AIM OF THE EXERCISE
From the records below, transcribe only the lines running from the one with "[Watch our videos on TikTok] (90, 2272)" through the one with "View more courses (53, 402)". Keep both of those end lines.

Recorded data
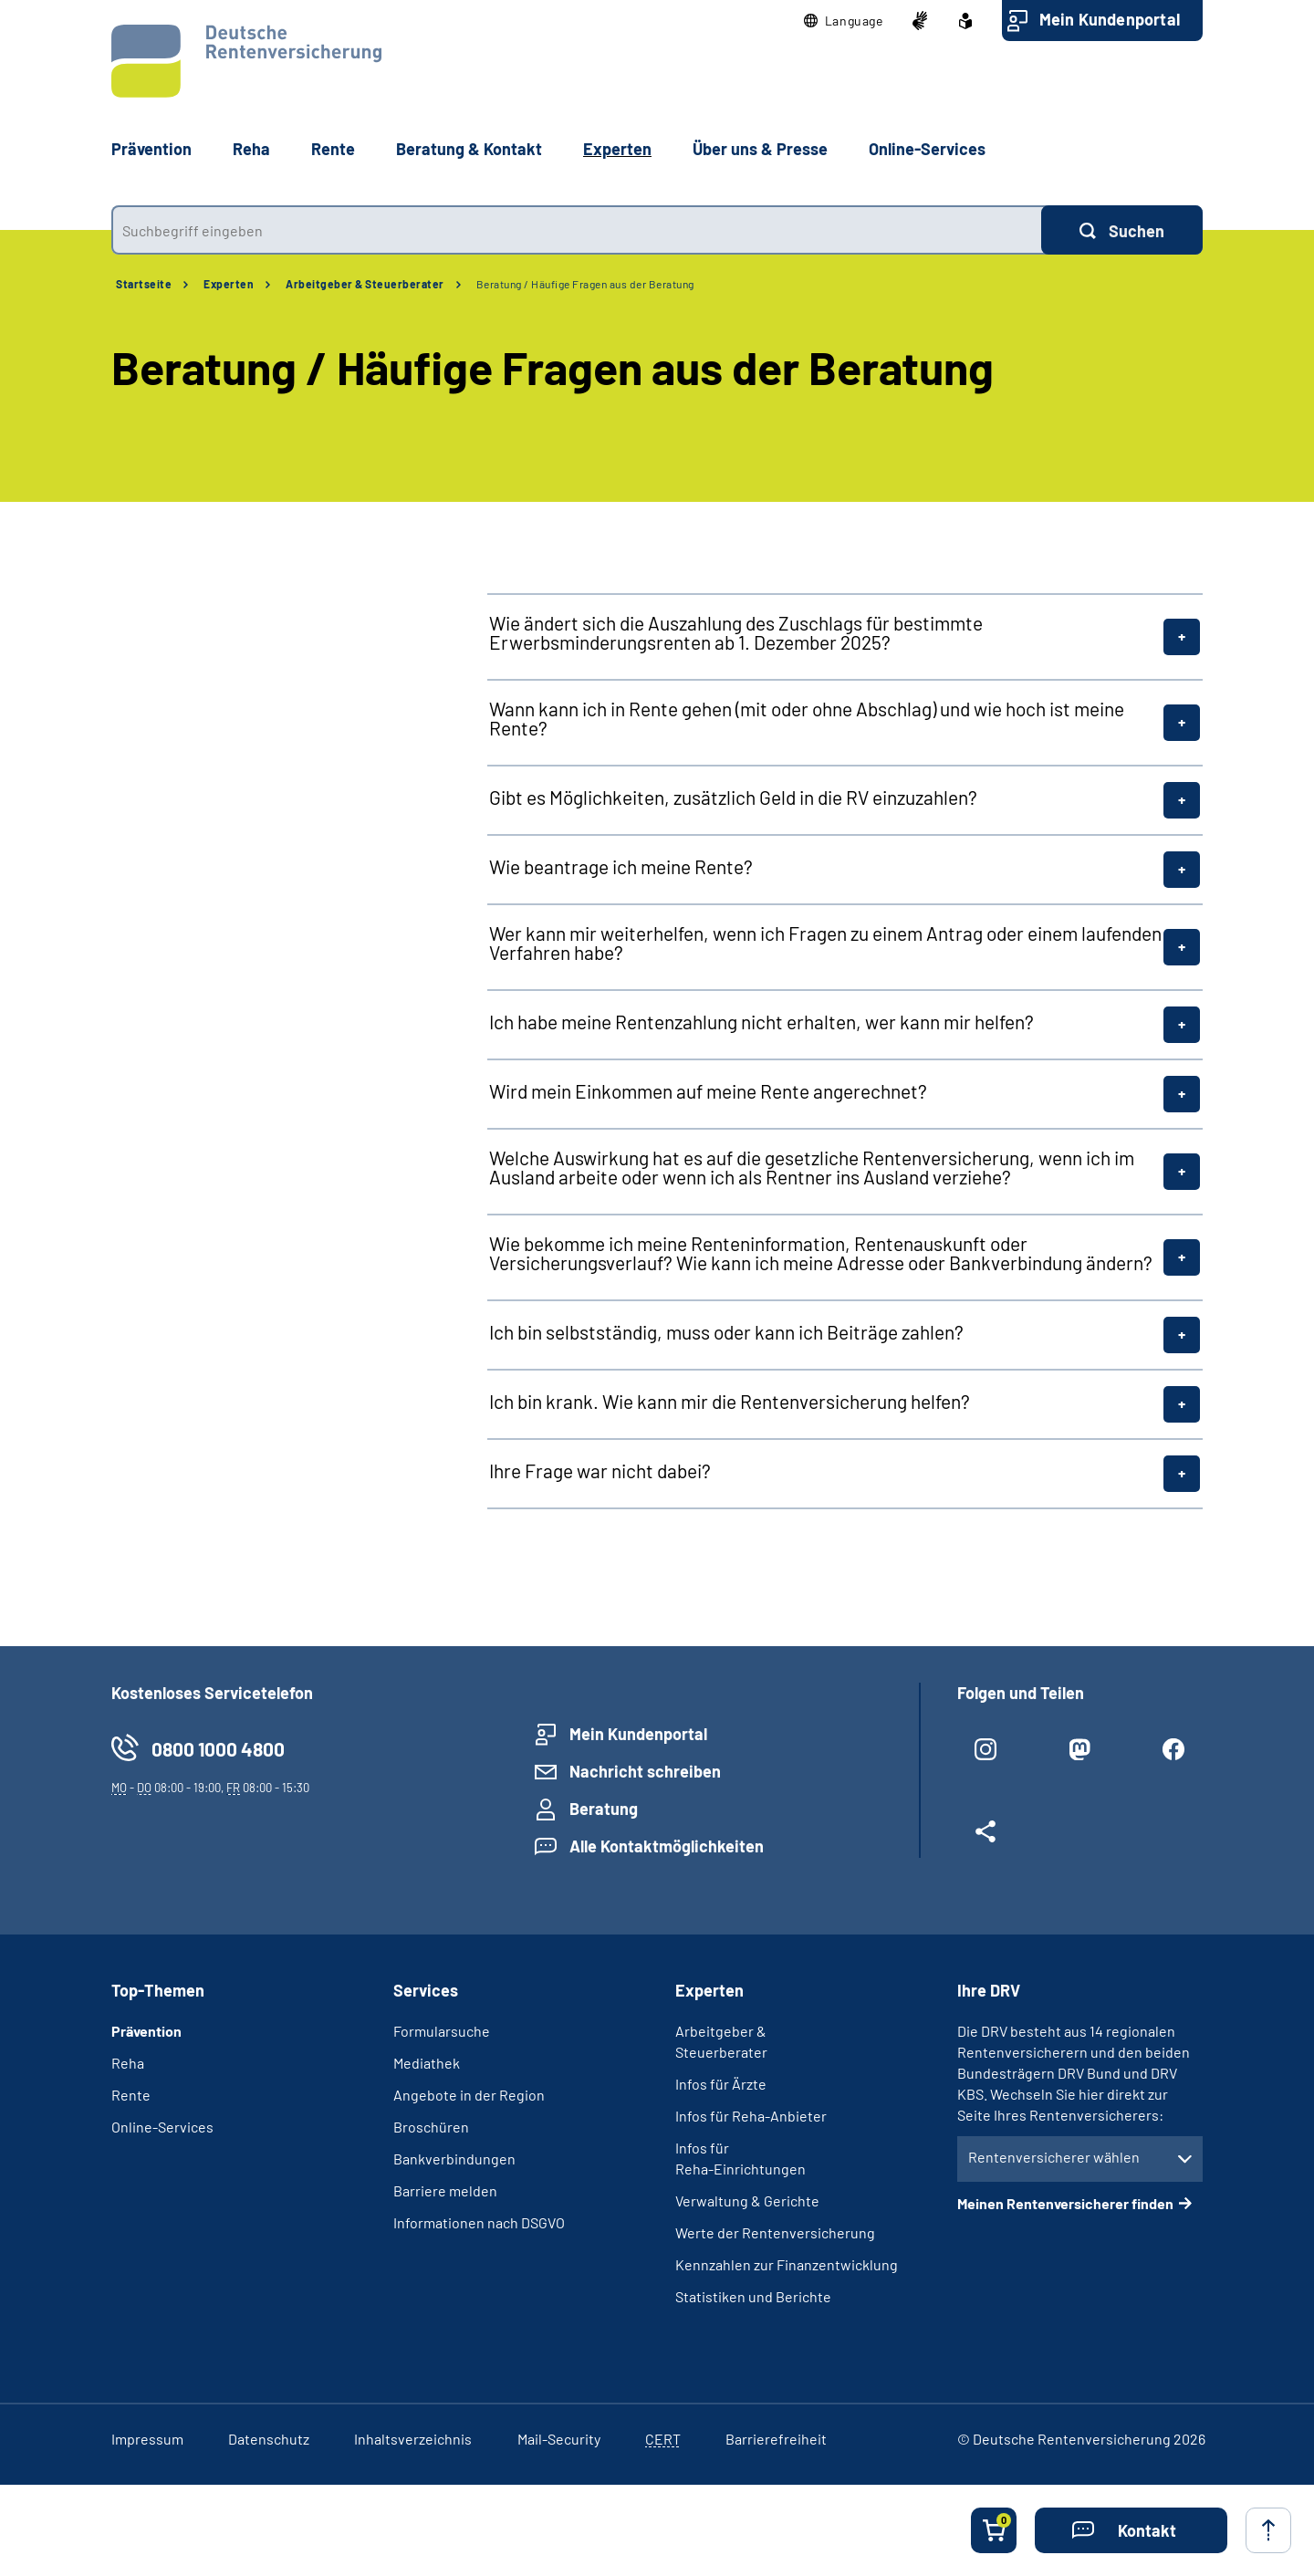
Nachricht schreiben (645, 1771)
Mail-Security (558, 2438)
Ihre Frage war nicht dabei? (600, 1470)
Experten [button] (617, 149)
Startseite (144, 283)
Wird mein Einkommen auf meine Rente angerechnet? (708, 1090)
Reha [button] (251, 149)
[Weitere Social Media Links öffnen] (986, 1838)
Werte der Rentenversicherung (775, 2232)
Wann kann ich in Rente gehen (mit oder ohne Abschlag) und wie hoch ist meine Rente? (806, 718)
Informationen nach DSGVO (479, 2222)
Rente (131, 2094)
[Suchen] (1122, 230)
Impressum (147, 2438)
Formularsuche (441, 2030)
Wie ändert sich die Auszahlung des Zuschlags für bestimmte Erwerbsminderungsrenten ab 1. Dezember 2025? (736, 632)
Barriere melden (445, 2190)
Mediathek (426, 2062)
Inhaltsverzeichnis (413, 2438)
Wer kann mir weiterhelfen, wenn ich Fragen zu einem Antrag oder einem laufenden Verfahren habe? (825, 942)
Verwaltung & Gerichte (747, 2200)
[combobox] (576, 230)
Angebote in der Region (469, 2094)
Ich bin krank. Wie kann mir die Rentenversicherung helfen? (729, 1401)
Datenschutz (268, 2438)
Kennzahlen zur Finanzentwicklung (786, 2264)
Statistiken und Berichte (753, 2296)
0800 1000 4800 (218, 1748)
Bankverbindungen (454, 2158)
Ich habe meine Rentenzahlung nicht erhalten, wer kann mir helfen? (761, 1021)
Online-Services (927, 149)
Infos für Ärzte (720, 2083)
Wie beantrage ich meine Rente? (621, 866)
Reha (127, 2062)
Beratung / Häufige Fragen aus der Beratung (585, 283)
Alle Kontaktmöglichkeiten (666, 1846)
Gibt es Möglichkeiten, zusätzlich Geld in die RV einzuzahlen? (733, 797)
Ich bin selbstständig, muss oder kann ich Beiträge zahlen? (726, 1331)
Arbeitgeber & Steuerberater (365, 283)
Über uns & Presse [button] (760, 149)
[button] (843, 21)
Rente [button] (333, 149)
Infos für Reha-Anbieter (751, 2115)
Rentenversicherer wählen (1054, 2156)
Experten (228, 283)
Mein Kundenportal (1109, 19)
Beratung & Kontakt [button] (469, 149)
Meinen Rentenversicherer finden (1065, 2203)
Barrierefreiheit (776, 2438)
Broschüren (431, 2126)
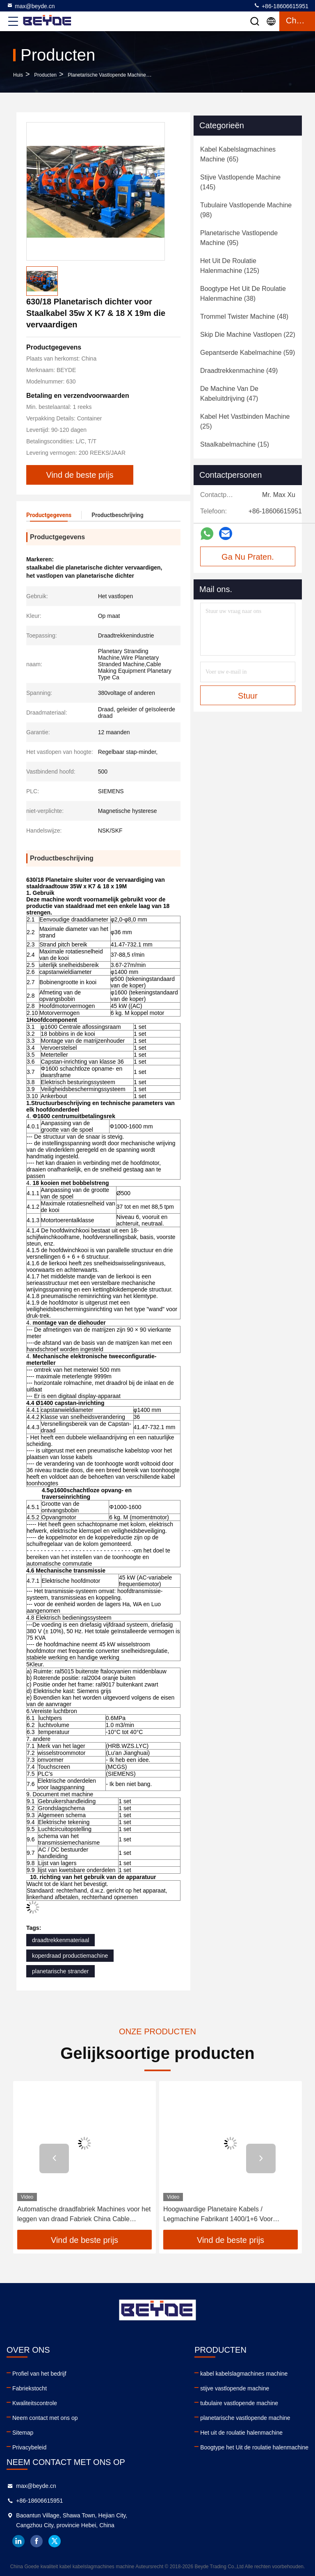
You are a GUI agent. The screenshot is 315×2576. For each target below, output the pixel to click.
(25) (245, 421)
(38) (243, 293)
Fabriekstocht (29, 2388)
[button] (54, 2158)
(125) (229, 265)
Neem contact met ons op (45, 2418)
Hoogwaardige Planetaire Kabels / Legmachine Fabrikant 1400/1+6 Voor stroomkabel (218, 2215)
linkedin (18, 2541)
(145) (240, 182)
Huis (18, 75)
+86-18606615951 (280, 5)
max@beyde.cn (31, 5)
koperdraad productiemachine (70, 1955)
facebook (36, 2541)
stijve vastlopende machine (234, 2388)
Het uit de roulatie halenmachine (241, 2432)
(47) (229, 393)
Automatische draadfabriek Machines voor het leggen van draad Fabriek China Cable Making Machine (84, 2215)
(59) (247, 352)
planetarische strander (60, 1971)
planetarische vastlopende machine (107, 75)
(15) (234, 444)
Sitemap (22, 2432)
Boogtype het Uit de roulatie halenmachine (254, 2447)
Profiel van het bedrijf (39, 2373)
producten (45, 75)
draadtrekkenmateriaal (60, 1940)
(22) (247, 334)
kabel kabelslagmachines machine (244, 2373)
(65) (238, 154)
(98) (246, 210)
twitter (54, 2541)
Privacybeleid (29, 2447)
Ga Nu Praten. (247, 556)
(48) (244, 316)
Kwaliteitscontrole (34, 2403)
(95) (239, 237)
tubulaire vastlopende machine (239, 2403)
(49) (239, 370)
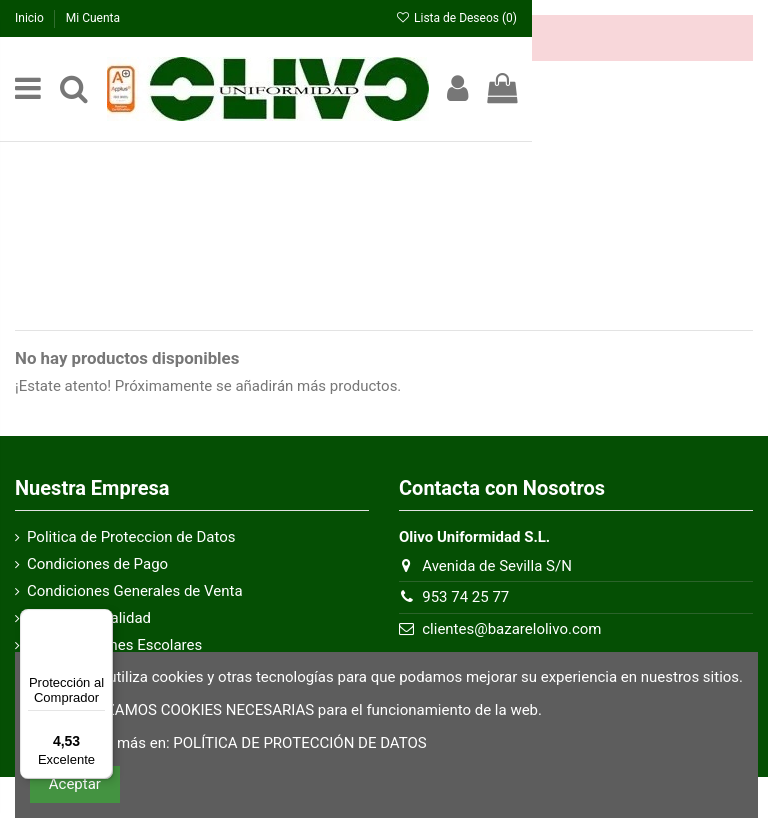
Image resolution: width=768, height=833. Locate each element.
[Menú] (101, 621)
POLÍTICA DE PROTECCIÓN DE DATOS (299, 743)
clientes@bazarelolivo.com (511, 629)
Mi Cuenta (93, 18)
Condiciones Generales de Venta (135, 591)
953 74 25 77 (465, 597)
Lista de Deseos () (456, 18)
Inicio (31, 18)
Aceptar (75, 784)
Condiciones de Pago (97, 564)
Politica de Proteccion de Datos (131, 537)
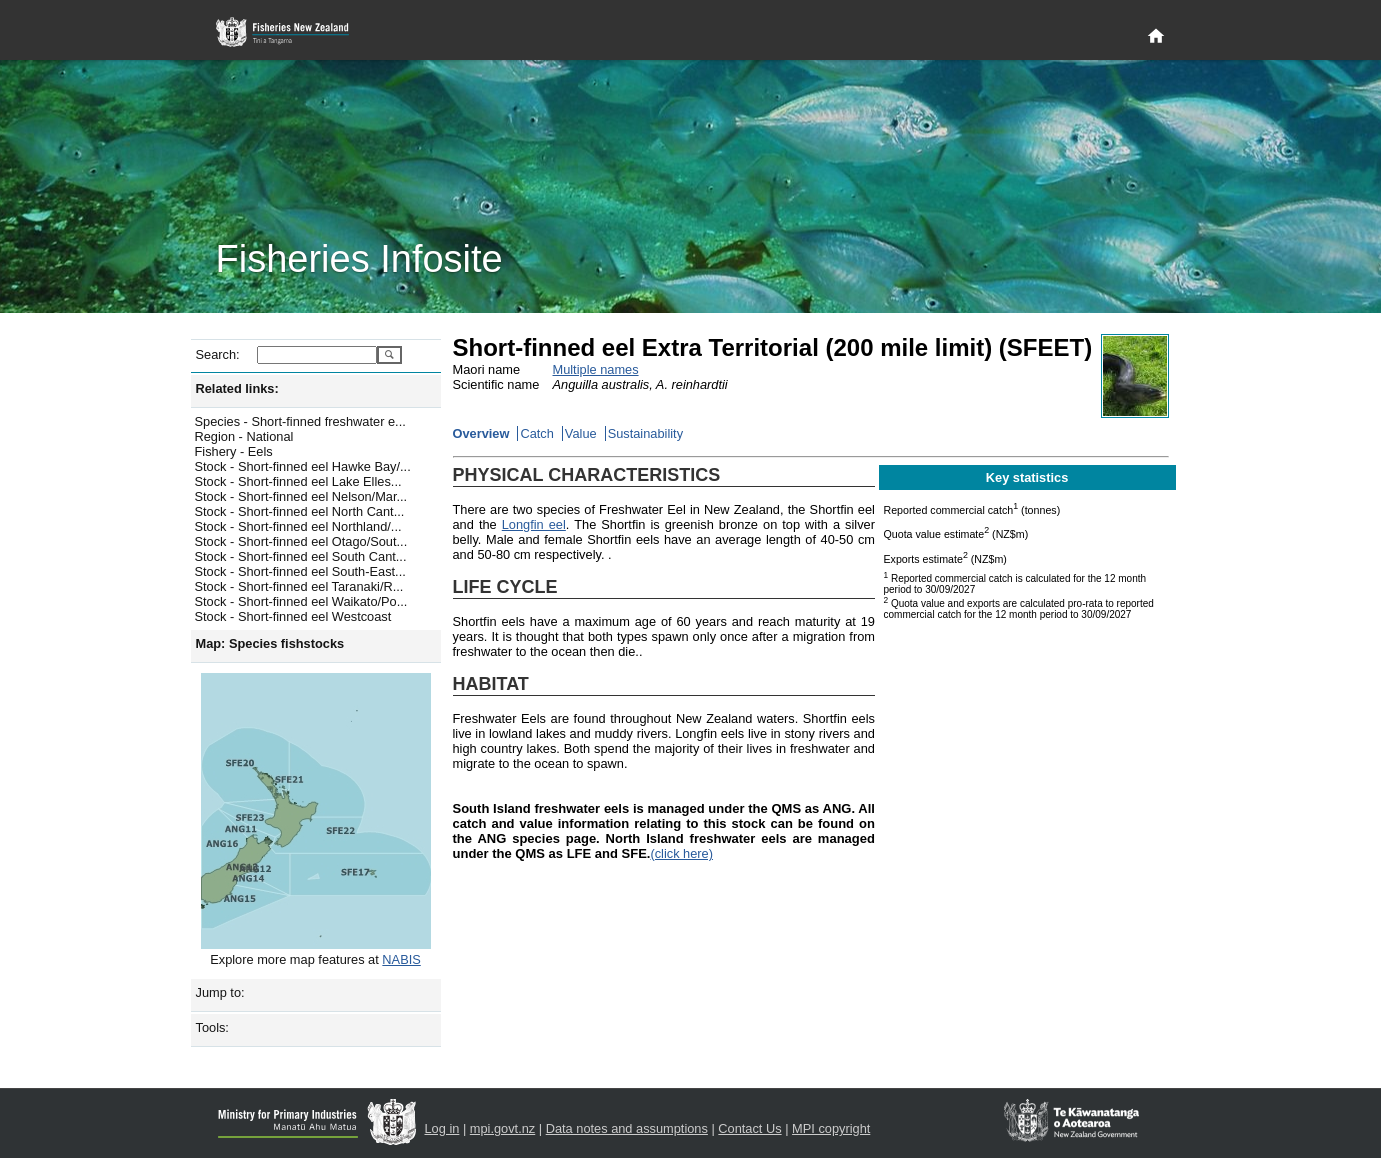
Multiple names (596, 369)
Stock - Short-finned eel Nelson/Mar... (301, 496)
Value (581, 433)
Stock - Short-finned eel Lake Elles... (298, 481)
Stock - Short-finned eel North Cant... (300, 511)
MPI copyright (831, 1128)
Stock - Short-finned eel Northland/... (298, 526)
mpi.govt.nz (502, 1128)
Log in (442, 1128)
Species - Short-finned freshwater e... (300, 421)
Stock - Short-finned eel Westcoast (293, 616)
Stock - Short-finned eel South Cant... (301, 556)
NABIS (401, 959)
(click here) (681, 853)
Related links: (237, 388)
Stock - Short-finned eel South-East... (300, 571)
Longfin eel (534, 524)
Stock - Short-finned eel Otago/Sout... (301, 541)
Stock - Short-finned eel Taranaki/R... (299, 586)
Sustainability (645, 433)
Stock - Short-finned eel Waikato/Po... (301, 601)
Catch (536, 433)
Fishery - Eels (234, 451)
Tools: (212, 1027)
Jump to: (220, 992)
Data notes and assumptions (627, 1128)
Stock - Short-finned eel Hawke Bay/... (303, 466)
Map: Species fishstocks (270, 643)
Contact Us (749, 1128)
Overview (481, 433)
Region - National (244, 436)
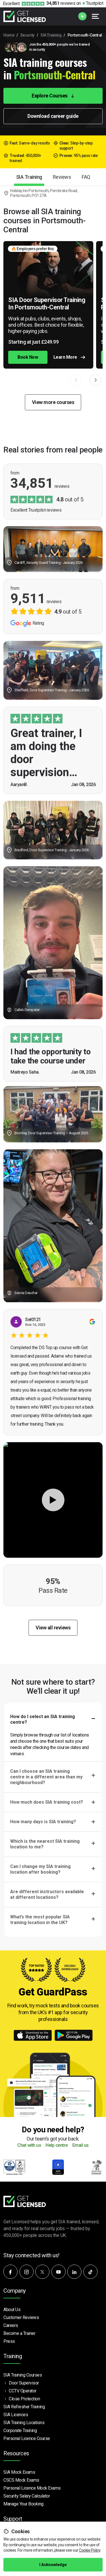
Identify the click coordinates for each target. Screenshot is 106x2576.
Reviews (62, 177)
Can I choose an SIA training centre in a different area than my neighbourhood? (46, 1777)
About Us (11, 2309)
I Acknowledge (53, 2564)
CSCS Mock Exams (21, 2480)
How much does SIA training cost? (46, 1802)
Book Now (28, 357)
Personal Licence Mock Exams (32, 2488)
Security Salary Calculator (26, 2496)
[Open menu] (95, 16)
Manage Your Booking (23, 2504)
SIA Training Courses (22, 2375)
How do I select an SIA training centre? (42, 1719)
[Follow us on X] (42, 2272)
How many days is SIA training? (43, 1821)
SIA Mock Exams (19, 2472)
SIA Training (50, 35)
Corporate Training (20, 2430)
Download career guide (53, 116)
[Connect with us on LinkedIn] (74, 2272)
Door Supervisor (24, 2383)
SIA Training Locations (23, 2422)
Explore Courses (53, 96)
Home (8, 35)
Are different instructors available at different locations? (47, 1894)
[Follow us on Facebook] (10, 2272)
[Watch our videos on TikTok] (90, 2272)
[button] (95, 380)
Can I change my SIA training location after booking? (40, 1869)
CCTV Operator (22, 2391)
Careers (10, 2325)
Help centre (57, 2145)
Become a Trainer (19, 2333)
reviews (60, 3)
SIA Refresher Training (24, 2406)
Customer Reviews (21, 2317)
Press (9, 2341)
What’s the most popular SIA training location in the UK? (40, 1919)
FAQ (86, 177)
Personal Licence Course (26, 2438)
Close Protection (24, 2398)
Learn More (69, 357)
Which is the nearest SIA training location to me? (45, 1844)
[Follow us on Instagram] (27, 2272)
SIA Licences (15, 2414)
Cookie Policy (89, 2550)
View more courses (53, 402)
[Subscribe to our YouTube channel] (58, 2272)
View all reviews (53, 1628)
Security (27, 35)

ANSWER AREA
[Watch our videos on TikTok] (90, 2272)
[button] (95, 380)
Can I change my SIA training location after booking? (40, 1869)
CCTV Operator (22, 2391)
Careers (10, 2325)
Help centre (57, 2145)
Become a Trainer (19, 2333)
reviews (60, 3)
SIA Refresher Training (24, 2406)
Customer Reviews (21, 2317)
Press (9, 2341)
What’s the most popular SIA training location in the UK? (40, 1919)
FAQ (86, 177)
Personal Licence Course (26, 2438)
Close Protection (24, 2398)
Learn More (69, 357)
Which is the nearest SIA training location to me? (45, 1844)
[Follow us on Instagram] (27, 2272)
SIA Licences (15, 2414)
Cookie Policy (89, 2550)
View more courses (53, 402)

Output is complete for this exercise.